悪意があった人は誰もいない。でもみんな、少しずつ自分本位で、話し合いを先延ばしした。そのためにちょっと大規模な兄弟喧嘩が起こり、長く続いた。でもみんなたくましく、書を教えたり、ガラス工房を作ったり、フルートの楽譜を出版したり、特殊な印刷会社を作ったりして寿命を全うした。なんだか楽しい兄弟たちではないか。
父は母と結婚した直後、一時は鎌倉に住んだようだが、結局母の実家に落ち着いた。実家は仏教でも無宗教を自任していた父は、キリスト教とは一線を画していた。そして、自分の子供たちの教育については、決して口を出さなかった。子供たちを撮影した8ミリフィルムがたくさん残っているのだから、関心がなかったわけではないだろう。
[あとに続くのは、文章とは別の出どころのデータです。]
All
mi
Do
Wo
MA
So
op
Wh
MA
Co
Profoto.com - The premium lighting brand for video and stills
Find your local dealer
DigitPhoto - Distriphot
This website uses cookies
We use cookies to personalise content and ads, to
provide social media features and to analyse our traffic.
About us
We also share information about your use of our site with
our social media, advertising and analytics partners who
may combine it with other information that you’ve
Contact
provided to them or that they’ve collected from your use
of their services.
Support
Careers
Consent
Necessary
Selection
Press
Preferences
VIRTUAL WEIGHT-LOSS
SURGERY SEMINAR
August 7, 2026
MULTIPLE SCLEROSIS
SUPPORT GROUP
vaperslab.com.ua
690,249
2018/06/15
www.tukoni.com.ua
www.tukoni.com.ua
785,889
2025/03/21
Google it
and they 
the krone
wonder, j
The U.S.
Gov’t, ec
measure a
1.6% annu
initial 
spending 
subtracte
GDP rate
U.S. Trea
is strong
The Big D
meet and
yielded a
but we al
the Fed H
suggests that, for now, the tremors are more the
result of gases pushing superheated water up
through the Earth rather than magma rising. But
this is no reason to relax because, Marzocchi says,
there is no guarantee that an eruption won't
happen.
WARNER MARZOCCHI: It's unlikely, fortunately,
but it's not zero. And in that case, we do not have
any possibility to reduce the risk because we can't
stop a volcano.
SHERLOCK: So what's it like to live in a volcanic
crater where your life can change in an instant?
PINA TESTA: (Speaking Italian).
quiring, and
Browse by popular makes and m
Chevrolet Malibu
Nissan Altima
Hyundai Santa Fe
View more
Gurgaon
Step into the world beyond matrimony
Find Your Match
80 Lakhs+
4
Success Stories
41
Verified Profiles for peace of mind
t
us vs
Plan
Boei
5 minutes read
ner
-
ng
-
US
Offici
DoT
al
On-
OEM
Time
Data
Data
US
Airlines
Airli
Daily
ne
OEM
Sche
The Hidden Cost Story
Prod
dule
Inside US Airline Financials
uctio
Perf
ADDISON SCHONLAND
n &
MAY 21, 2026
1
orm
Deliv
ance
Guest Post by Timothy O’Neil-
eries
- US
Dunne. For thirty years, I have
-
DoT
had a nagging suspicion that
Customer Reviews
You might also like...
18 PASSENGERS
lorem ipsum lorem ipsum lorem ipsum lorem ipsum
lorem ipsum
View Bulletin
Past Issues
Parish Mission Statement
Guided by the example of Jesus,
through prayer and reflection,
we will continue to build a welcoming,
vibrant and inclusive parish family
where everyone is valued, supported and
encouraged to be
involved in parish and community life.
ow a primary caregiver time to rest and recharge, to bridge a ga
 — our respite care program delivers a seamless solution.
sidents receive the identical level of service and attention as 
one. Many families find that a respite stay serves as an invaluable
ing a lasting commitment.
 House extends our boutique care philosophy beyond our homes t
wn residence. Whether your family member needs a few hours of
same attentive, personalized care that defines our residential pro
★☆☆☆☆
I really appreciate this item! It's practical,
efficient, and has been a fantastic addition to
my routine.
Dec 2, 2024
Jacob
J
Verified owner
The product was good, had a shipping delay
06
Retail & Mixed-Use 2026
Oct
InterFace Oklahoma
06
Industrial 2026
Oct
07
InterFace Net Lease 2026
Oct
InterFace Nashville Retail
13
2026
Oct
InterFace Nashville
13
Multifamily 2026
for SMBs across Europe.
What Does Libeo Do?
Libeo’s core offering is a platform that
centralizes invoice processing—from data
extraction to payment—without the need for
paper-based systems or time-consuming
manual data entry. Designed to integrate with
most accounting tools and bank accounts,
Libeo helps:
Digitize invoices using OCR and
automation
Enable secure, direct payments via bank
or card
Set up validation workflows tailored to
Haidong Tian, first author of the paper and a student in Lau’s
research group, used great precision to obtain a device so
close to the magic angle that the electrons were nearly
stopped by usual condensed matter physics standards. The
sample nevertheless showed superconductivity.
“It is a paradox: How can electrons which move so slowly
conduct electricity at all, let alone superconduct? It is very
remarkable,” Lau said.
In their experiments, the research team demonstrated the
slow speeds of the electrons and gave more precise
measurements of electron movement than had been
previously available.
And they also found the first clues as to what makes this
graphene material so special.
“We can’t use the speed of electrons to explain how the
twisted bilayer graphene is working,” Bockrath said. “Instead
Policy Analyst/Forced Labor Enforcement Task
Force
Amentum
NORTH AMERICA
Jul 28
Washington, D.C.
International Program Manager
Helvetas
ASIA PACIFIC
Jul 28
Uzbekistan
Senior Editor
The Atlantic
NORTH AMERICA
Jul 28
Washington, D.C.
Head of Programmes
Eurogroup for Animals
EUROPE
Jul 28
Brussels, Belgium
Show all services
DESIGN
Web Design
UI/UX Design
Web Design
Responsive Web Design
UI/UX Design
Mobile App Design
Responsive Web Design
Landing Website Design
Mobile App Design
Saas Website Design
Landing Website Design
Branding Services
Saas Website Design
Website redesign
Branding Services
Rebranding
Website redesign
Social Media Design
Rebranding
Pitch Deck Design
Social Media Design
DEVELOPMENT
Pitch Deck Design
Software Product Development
父に口を閉ざさせたものは、裁判などで世話になったことの感謝や遠慮、さらに教育に関する考え方の、決定的な相違だったのだろう。母の家族と議論はしても、感情的な口論をすることはなかった。
家族旅行をするときも、家族で食事に行くときも、一人だけ家に残って仕事をしていた父。クラシック音楽が好きで、いつもアトリエにこもり、一人で音楽を聴いていた父。そんな父を、私が誰よりも尊敬していたことを、父は知っていたのだろうか。